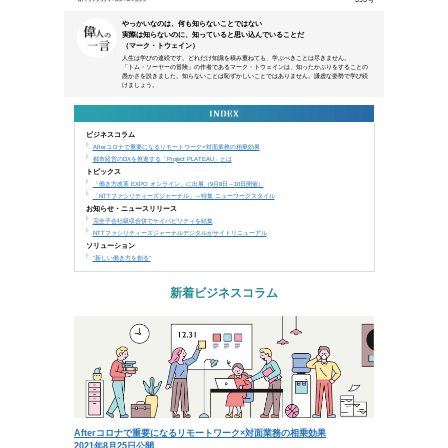
本メールは、NTTアーバンソリューションズグループ
などにご来場、お申込み頂いた方、営業活動で名刺交換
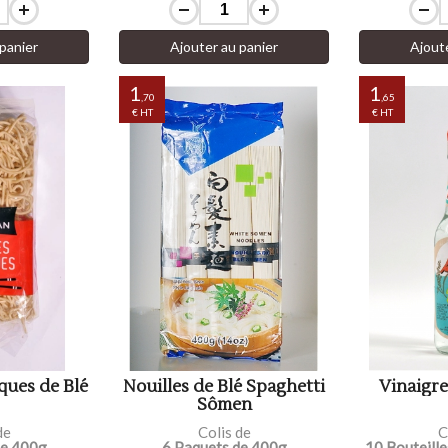
panier
Ajouter au panier
Ajout
1
1
,70
,65
€ HT
€ HT
ques de Blé
Nouilles de Blé Spaghetti
Vinaigre
Sômen
de
Colis de
C
de 400g
6 Paquets de 400g
10 Bouteille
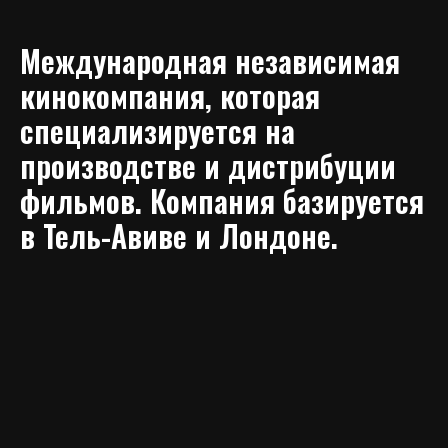
Международная независимая
кинокомпания, которая
специализируется на
производстве и дистрибуции
фильмов. Компания базируется
в Тель-Авиве и Лондоне.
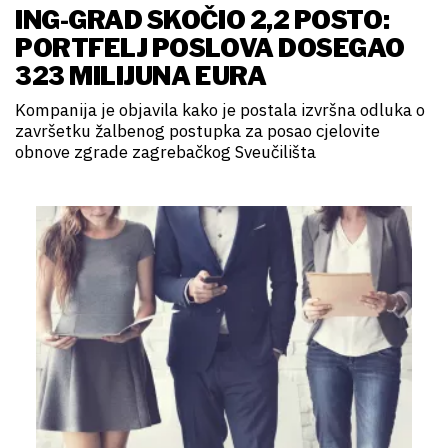
ING-GRAD SKOČIO 2,2 POSTO:
PORTFELJ POSLOVA DOSEGAO
323 MILIJUNA EURA
Kompanija je objavila kako je postala izvršna odluka o
završetku žalbenog postupka za posao cjelovite
obnove zgrade zagrebačkog Sveučilišta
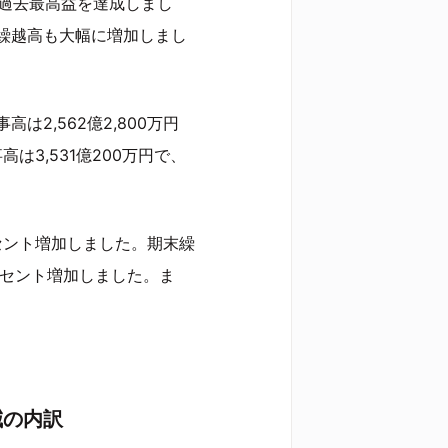
り過去最高益を達成しまし
繰越高も大幅に増加しまし
2,562億2,800万円
は3,531億200万円で、
パーセント増加しました。期末繰
5パーセント増加しました。ま
減の内訳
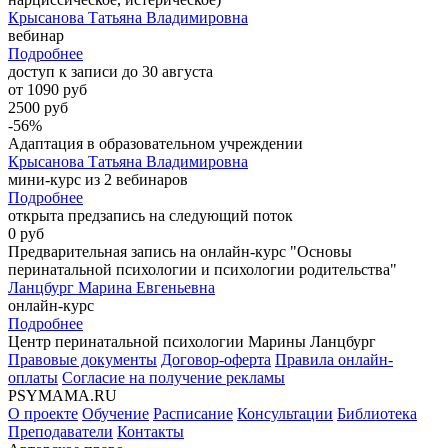
Крысанова Татьяна Владимировна
вебинар
Подробнее
доступ к записи до 30 августа
от 1090 руб
2500 руб
-56%
Адаптация в образовательном учреждении
Крысанова Татьяна Владимировна
мини-курс из 2 вебинаров
Подробнее
открыта предзапись на следующий поток
0 руб
Предварительная запись на онлайн-курс "Основы
перинатальной психологии и психологии родительства"
Ланцбург Марина Евгеньевна
онлайн-курс
Подробнее
Центр перинатальной психологии Марины Ланцбург
Правовые документы
Договор-оферта
Правила онлайн-
оплаты
Согласие на получение рекламы
PSYMAMA.RU
О проекте
Обучение
Расписание
Консультации
Библиотека
Преподаватели
Контакты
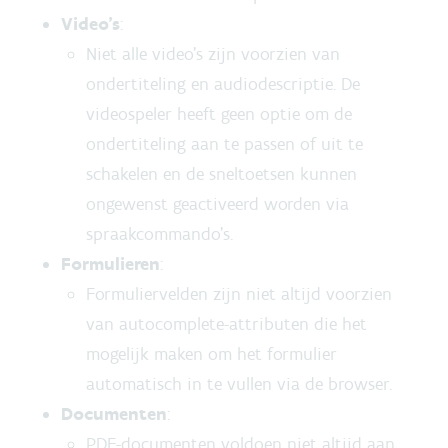
Video's
:
Niet alle video’s zijn voorzien van
ondertiteling en audiodescriptie. De
videospeler heeft geen optie om de
ondertiteling aan te passen of uit te
schakelen en de sneltoetsen kunnen
ongewenst geactiveerd worden via
spraakcommando’s.
Formulieren
:
Formuliervelden zijn niet altijd voorzien
van autocomplete-attributen die het
mogelijk maken om het formulier
automatisch in te vullen via de browser.
Documenten
:
PDF-documenten voldoen niet altijd aan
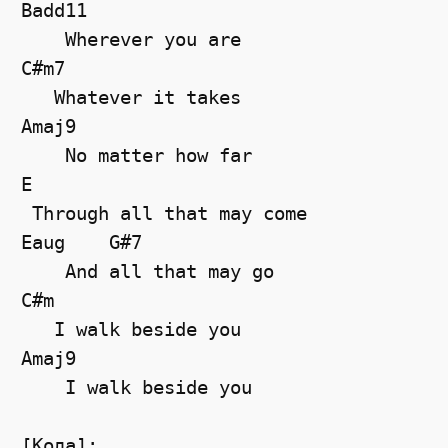
Badd11

    Wherever you are

C#m7

   Whatever it takes

Amaj9

    No matter how far

E

 Through all that may come

Eaug    G#7

    And all that may go

C#m

   I walk beside you

Amaj9

    I walk beside you

[Кода]:
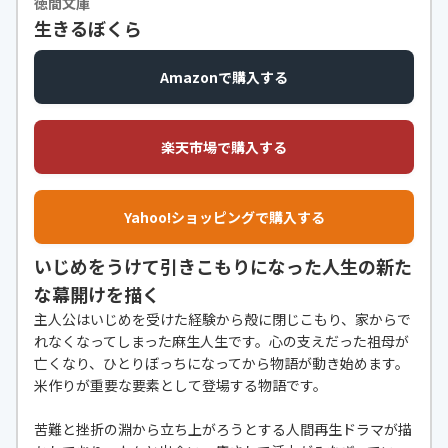
徳間文庫
生きるぼくら
Amazonで購入する
楽天市場で購入する
Yahoo!ショッピングで購入する
いじめをうけて引きこもりになった人生の新た
な幕開けを描く
主人公はいじめを受けた経験から殻に閉じこもり、家からで
れなくなってしまった麻生人生です。心の支えだった祖母が
亡くなり、ひとりぼっちになってから物語が動き始めます。
米作りが重要な要素として登場する物語です。
苦難と挫折の淵から立ち上がろうとする人間再生ドラマが描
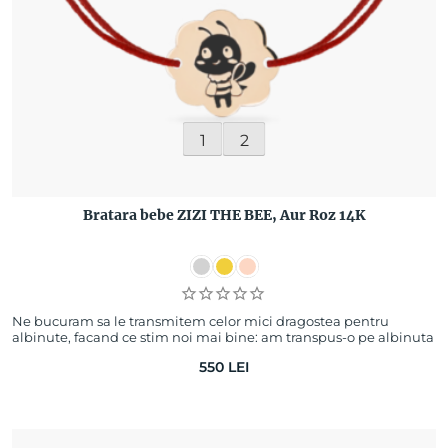
1
2
Bratara bebe ZIZI THE BEE, Aur Roz 14K
Ne bucuram sa le transmitem celor mici dragostea pentru
albinute, facand ce stim noi mai bine: am transpus-o pe albinuta
ZIZI intr-o bratara pe care b…
550
LEI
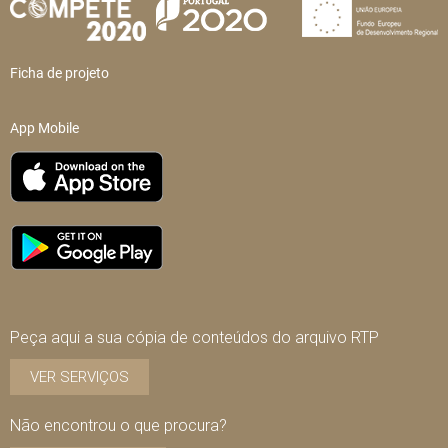
Ficha de projeto
App Mobile
Peça aqui a sua cópia de conteúdos do arquivo RTP
VER SERVIÇOS
Não encontrou o que procura?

────────────────

* Assignment
Tally up the lines of the listing containing the word "altijd". Give only the total.

* Problem solution
2